## [Task statement]
Please go through the records below and return every line holding the word "json".

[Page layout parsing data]
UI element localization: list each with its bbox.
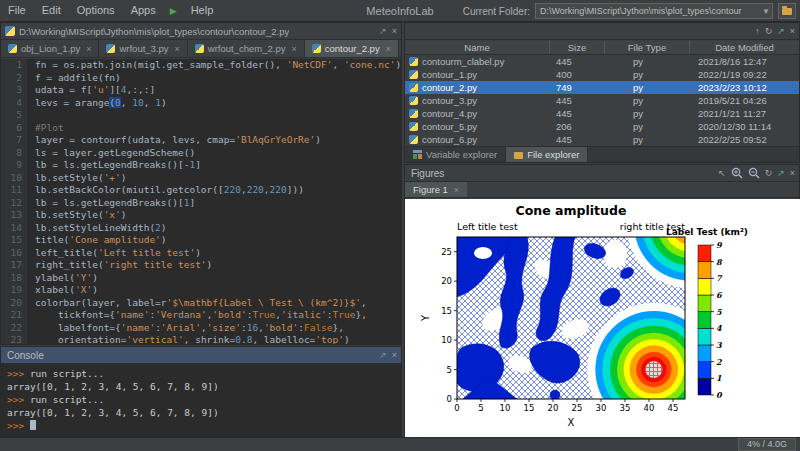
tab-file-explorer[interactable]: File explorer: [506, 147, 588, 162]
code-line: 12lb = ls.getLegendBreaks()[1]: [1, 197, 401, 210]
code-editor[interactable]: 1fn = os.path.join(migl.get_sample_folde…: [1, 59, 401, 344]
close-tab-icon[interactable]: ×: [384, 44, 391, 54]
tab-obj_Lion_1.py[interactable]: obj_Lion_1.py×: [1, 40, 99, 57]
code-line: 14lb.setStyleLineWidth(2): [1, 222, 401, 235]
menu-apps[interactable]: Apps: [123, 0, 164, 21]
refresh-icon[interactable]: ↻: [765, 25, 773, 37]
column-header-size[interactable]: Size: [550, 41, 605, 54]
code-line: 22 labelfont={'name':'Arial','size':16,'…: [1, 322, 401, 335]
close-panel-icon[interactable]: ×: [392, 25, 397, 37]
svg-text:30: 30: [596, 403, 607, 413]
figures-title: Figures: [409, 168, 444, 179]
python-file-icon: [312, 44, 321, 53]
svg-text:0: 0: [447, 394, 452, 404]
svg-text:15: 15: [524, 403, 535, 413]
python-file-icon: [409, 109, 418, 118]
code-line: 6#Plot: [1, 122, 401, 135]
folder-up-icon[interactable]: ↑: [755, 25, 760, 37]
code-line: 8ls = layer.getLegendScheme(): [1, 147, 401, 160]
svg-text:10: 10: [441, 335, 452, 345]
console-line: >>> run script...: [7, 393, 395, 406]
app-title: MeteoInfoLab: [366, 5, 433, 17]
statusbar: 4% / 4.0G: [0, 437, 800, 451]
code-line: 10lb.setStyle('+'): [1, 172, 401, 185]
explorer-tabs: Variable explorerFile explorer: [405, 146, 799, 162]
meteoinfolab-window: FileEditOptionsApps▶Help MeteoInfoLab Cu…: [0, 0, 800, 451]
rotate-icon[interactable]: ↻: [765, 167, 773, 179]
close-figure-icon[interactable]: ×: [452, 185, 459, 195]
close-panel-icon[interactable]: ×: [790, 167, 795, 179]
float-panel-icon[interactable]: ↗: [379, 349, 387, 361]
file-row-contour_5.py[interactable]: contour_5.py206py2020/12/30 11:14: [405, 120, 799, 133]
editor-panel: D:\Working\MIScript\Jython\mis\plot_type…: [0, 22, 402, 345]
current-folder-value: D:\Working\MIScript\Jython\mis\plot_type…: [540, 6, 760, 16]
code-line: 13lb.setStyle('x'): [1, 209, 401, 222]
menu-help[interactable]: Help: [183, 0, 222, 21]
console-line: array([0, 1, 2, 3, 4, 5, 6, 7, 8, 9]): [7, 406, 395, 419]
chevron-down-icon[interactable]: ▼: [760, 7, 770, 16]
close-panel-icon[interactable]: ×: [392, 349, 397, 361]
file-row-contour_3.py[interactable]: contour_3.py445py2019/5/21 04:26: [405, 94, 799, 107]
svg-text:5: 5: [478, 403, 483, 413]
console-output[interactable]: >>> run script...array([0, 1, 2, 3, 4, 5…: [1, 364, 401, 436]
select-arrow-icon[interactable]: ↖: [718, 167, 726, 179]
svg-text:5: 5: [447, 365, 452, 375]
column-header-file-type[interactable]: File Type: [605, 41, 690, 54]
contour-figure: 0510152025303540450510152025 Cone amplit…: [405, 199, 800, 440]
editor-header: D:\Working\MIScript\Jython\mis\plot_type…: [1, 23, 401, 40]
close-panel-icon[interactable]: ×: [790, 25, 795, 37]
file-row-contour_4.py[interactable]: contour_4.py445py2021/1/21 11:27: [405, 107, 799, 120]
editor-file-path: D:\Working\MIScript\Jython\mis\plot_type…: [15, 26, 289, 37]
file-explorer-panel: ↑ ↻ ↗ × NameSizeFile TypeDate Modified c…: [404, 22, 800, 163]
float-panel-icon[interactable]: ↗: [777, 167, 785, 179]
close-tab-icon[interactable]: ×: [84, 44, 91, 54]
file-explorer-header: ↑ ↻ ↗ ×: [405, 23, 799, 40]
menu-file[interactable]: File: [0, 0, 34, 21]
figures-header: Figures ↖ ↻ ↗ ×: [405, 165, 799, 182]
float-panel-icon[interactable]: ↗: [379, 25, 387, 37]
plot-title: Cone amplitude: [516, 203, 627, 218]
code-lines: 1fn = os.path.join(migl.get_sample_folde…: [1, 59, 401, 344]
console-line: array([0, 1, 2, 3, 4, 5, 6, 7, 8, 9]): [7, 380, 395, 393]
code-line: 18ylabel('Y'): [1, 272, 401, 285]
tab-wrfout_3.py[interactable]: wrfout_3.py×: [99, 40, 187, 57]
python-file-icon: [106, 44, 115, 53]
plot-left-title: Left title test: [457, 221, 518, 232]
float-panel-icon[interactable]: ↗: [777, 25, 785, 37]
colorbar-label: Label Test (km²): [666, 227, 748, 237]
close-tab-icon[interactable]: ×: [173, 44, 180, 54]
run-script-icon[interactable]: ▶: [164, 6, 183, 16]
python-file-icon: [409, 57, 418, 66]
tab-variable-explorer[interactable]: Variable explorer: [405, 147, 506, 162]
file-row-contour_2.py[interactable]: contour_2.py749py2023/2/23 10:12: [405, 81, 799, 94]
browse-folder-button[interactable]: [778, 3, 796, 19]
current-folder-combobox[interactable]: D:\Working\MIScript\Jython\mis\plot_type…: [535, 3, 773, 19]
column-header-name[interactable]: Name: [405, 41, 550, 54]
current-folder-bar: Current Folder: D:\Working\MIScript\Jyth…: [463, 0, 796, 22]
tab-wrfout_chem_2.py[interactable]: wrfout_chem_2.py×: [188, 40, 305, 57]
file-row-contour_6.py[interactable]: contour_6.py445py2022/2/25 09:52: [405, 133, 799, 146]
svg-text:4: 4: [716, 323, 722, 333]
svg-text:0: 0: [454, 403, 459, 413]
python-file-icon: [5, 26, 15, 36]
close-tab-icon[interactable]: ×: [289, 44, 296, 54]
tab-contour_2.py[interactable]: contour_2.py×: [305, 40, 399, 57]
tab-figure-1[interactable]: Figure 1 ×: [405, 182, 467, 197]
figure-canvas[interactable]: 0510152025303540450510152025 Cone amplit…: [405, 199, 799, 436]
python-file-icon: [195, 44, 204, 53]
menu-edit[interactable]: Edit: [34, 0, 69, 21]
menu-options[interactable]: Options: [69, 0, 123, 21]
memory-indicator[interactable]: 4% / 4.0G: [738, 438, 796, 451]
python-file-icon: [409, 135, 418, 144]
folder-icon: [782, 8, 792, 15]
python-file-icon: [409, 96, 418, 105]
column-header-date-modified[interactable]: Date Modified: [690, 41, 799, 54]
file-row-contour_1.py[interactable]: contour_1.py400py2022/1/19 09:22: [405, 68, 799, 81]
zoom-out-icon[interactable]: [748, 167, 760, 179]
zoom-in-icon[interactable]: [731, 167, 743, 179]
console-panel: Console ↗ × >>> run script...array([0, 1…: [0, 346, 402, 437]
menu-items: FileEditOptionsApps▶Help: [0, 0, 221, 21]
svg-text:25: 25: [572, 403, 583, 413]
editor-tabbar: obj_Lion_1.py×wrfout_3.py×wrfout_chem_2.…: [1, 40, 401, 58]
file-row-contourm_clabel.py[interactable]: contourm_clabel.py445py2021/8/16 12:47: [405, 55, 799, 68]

...

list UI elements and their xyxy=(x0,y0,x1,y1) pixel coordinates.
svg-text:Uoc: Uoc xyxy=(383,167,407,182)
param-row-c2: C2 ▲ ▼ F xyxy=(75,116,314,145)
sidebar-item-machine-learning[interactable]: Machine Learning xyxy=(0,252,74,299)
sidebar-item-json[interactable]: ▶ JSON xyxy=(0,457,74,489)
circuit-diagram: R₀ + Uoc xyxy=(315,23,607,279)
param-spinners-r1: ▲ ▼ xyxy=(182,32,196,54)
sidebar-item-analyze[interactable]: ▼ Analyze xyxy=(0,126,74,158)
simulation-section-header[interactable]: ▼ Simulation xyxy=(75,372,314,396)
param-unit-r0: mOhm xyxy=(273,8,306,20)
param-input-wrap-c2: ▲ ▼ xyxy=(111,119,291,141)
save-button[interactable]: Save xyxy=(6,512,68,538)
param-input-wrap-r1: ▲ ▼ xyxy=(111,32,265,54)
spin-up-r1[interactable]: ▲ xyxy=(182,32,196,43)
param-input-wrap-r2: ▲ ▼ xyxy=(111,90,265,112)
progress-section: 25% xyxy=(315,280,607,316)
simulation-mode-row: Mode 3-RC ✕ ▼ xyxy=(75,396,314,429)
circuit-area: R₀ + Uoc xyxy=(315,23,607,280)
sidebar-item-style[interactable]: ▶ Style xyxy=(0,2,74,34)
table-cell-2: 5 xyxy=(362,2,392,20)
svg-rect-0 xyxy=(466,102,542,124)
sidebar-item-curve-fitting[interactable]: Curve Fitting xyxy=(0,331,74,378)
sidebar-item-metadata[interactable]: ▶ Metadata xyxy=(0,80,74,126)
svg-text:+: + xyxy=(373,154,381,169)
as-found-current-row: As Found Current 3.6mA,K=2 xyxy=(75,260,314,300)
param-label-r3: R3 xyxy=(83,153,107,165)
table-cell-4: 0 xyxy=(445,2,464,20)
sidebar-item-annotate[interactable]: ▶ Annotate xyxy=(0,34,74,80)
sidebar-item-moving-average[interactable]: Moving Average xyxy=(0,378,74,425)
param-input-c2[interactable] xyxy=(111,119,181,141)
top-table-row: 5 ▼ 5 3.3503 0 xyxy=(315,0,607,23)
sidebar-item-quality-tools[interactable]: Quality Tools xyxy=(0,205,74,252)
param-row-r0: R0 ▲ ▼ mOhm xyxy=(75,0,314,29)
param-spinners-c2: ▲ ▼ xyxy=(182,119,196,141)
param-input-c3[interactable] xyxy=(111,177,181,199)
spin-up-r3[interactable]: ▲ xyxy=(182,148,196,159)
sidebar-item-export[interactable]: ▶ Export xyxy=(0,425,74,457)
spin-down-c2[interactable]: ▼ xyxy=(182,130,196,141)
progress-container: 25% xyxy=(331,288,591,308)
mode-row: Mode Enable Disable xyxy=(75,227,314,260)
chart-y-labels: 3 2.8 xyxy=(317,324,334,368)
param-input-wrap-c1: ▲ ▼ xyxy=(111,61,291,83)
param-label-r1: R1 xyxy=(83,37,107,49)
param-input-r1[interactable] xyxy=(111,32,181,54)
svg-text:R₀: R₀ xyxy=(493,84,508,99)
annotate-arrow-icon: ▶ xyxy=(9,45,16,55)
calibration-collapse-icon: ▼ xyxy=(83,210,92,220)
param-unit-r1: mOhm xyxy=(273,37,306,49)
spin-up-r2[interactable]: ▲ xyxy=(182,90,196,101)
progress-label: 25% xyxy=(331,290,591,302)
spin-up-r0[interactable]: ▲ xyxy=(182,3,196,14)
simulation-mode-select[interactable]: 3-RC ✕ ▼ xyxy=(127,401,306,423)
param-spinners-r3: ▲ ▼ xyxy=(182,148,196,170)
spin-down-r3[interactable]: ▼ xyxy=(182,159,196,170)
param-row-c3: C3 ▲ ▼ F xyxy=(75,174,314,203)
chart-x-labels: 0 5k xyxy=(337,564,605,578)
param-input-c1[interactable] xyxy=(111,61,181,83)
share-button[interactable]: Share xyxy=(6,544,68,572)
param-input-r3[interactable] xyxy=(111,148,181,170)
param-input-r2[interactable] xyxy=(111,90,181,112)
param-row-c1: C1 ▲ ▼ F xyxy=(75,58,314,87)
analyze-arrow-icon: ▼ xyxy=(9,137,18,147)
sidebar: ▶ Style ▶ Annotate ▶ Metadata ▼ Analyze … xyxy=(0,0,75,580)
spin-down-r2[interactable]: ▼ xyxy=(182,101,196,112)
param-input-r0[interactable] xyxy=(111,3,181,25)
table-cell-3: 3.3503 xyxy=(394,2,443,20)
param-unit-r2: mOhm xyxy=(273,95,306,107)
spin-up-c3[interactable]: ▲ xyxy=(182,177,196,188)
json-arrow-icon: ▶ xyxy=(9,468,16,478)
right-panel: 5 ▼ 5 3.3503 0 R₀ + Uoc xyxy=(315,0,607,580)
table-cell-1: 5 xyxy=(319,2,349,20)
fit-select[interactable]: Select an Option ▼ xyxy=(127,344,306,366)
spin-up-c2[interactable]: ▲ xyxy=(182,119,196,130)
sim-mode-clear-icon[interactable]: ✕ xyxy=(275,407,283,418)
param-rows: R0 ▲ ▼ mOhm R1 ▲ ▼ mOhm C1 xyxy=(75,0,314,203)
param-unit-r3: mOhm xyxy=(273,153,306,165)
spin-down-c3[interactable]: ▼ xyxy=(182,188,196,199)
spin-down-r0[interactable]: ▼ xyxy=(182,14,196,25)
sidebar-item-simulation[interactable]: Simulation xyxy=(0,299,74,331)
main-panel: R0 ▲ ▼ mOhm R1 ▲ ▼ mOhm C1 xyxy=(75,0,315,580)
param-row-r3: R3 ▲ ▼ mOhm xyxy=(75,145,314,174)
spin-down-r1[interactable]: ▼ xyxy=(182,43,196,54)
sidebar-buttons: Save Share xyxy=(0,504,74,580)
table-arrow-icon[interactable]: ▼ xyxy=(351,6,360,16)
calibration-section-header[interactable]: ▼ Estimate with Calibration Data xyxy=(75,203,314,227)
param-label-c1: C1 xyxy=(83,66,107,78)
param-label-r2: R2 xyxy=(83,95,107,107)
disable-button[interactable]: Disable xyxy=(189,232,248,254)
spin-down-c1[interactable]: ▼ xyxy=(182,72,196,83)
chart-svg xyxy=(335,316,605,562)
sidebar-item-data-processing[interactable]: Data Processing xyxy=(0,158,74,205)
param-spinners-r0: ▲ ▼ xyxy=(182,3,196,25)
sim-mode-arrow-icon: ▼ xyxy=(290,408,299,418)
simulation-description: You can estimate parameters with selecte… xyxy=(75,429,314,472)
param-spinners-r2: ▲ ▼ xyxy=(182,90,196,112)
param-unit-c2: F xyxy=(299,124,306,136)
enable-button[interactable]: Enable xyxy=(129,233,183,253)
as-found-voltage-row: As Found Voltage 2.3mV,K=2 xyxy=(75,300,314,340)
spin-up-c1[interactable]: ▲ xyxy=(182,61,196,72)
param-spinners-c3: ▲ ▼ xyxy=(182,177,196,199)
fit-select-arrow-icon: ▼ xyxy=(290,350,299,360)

## [Response to the task]
sidebar-item-json[interactable]: ▶ JSON xyxy=(0,457,74,489)
json-arrow-icon: ▶ xyxy=(9,468,16,478)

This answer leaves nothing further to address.